C’est une situation qui intrigue et inquiète parce que ce sont les jeunes qui sont mobiles en permanence. C’est donc cette catégorie sociale qui risque d’en souffrir le plus. Bien plus, la jeunesse représente plus de 70% de la population de la Cemac. Si la libre circulation n’est pas effective, c’est la jeunesse qui est handicapée. Nous souhaitons que nos Etats fassent encore plus d’efforts pour améliorer l’intégration sous régionale. Le prétexte d’un risque des flux incontrôlables de migrants ou d’être envahi que certains pays brandissent est en contradiction avec la mondialisation. L’intégration sous régionale est une opportunité de s’arrimer à cette mondialisation.
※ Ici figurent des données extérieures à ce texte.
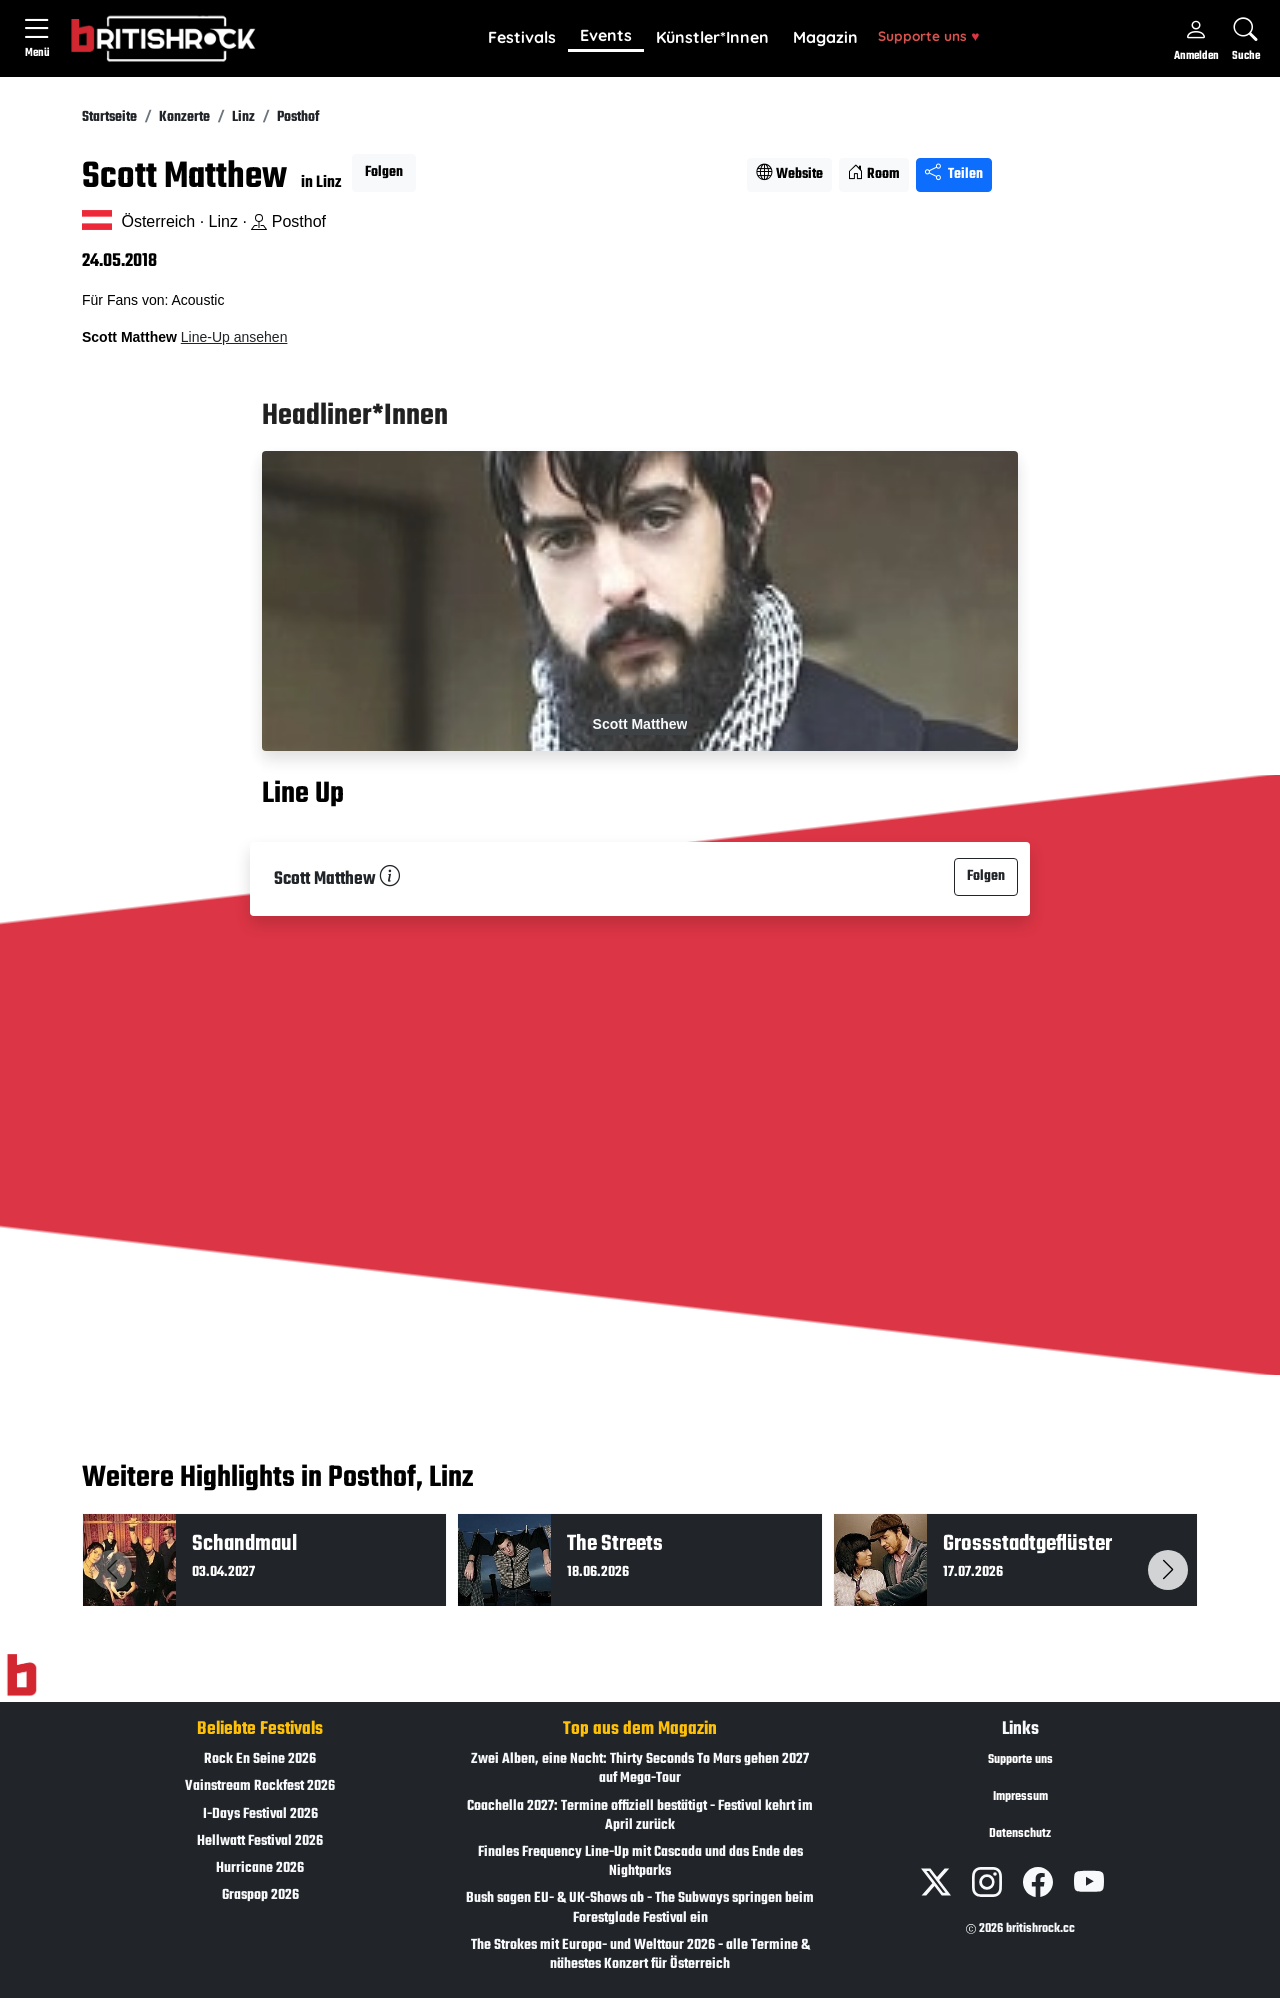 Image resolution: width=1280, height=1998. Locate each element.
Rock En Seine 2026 (260, 1759)
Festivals (522, 37)
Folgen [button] (384, 172)
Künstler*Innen (712, 37)
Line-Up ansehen (234, 337)
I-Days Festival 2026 (260, 1814)
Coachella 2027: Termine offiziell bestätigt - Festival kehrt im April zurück (640, 1816)
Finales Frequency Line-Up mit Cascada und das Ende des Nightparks (640, 1862)
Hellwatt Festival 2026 (260, 1841)
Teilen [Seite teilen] (954, 174)
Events (606, 35)
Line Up (303, 794)
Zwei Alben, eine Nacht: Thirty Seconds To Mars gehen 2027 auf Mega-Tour (640, 1769)
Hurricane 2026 (260, 1868)
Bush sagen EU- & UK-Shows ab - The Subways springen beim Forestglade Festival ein (640, 1908)
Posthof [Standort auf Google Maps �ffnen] (288, 221)
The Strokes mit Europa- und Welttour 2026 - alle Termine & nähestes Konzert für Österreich (640, 1955)
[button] (522, 38)
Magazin (825, 37)
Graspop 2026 (260, 1895)
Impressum (1020, 1797)
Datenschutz (1020, 1834)
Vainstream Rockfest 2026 (260, 1786)
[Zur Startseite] (21, 1676)
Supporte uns (928, 35) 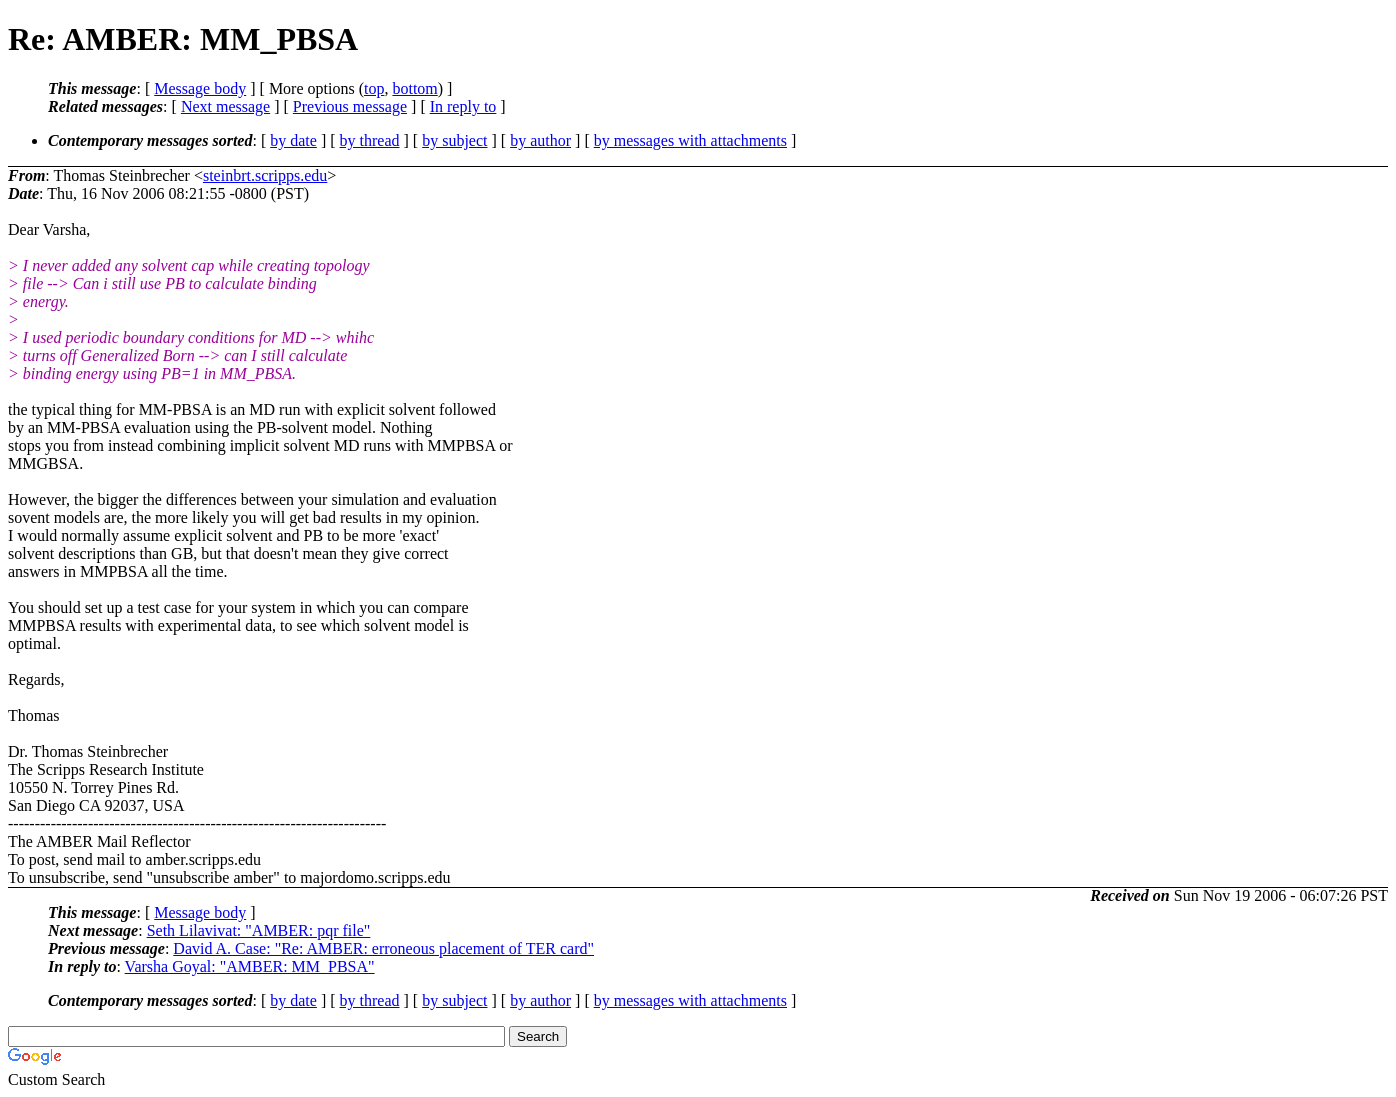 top (374, 88)
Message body (200, 88)
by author (540, 140)
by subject (454, 140)
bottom (414, 88)
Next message (225, 106)
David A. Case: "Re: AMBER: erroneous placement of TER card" (383, 948)
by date (293, 140)
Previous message (350, 106)
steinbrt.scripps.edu (265, 175)
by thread (370, 140)
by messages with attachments (690, 140)
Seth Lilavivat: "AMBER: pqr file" (259, 930)
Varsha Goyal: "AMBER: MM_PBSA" (250, 966)
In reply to (463, 106) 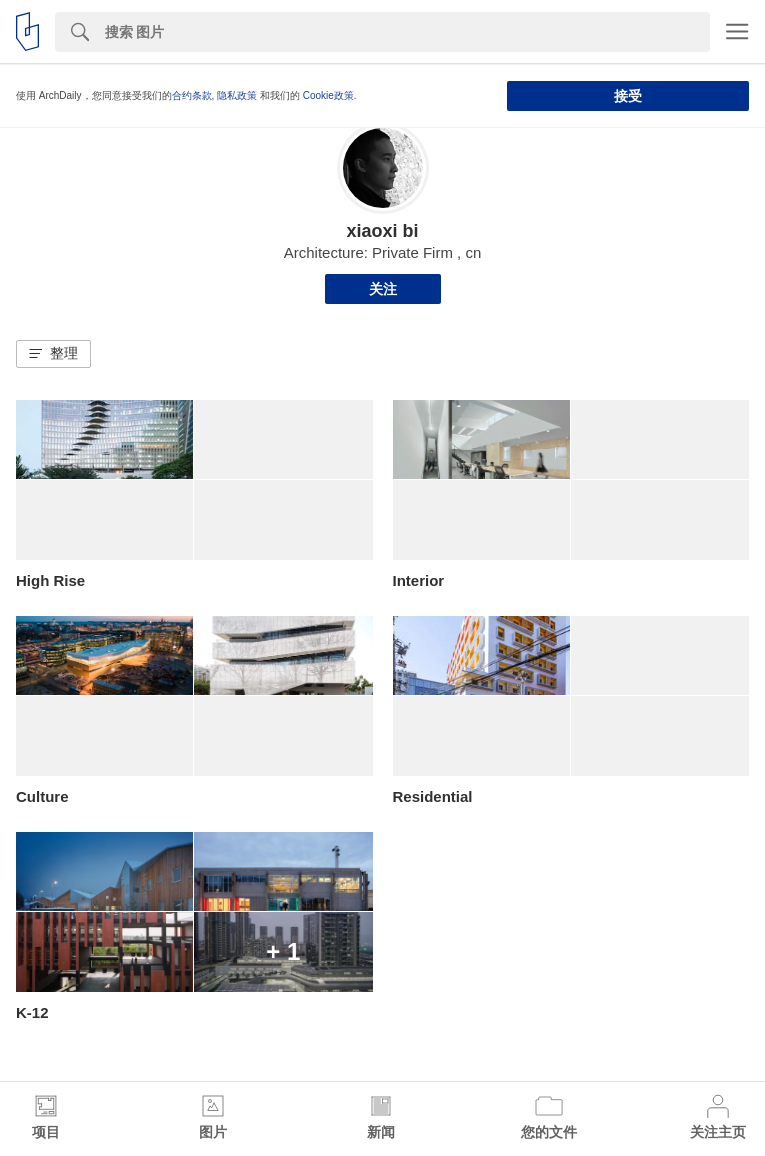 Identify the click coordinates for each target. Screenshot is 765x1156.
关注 (383, 289)
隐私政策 (237, 95)
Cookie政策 (328, 95)
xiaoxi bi (382, 231)
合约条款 (192, 95)
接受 (628, 96)
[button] (53, 354) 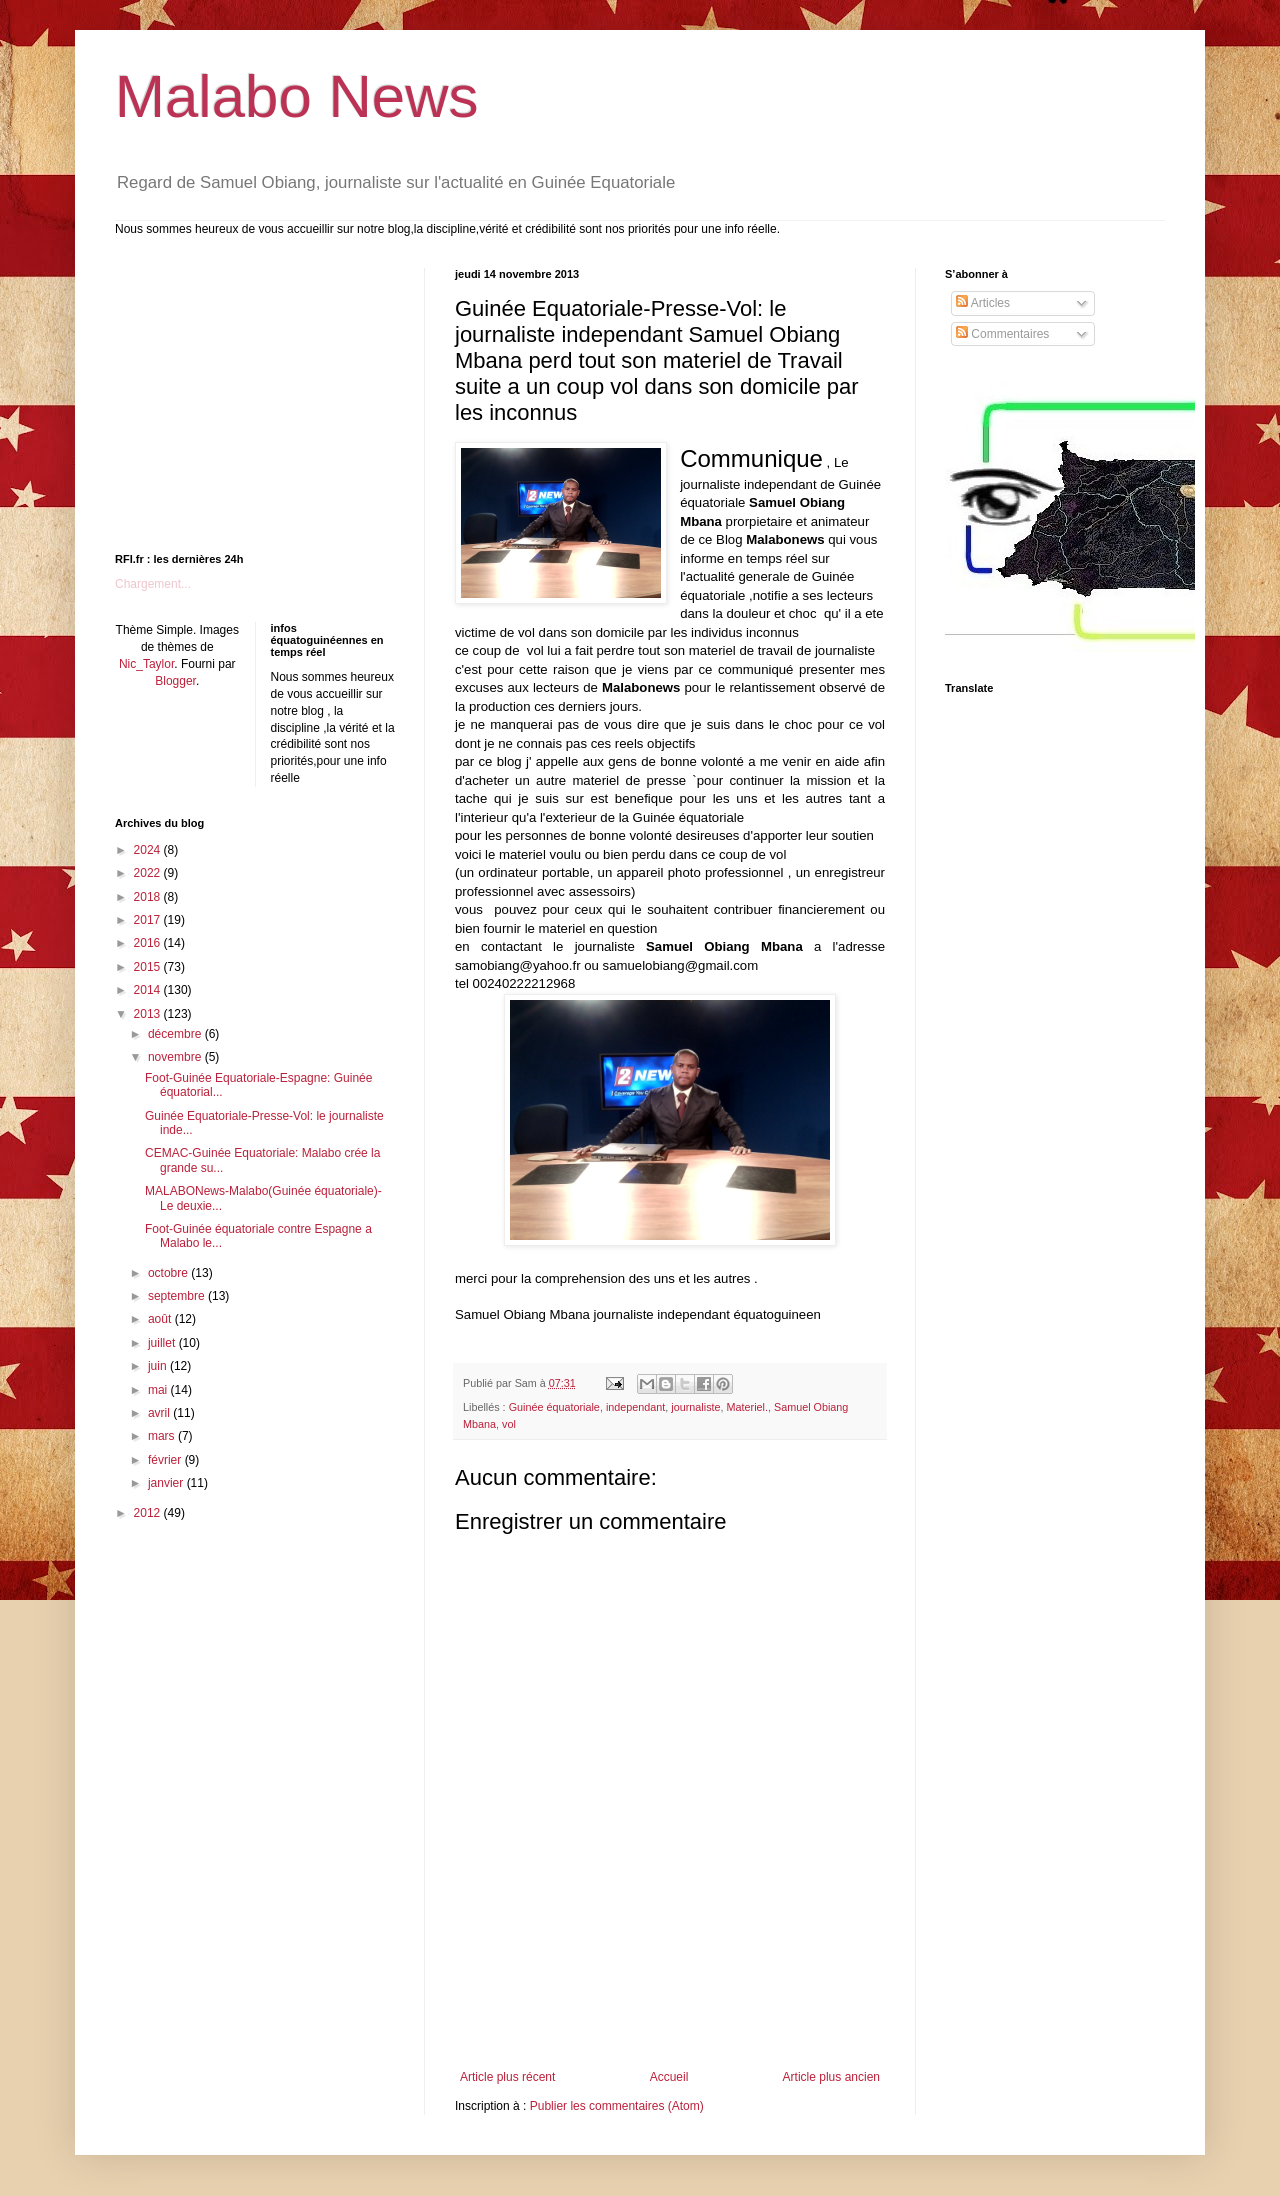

Il faudrait que nos dirigeants en Afrique centrale voient l’intégration comme une nécessité et une opportunité d’enrichissement. Nous sommes conscients qu’il y a des préalables, notamment la nécessité de respecter les règles et procédures, mais il ne faut pas que l’application des règles de la libre circulation soit un frein à l’intégration. C’est pour cela que nous nous mobilisons, nous organisons diverses activités de sensibilisation vers les jeunes ainsi que des plaidoyers dans chaque pays de la Cemac pour l’effectivité de la libre circulation des personnes et des biens.